------ GIVEN RECORDS

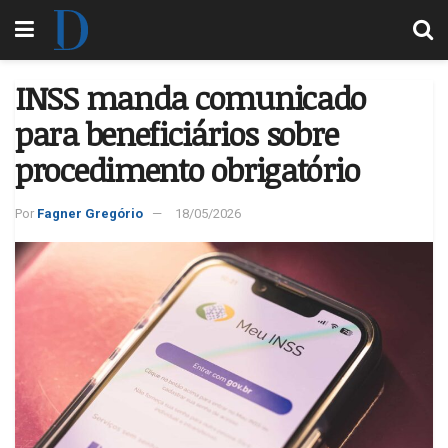
INSS manda comunicado
para beneficiários sobre
procedimento obrigatório
Por
Fagner Gregório
18/05/2026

------------

WHAT IS REQUIRED: Repeat each entry above exactly, passing over any images.

ANSWER BOX:
INSS manda comunicado
para beneficiários sobre
procedimento obrigatório
Por
Fagner Gregório
18/05/2026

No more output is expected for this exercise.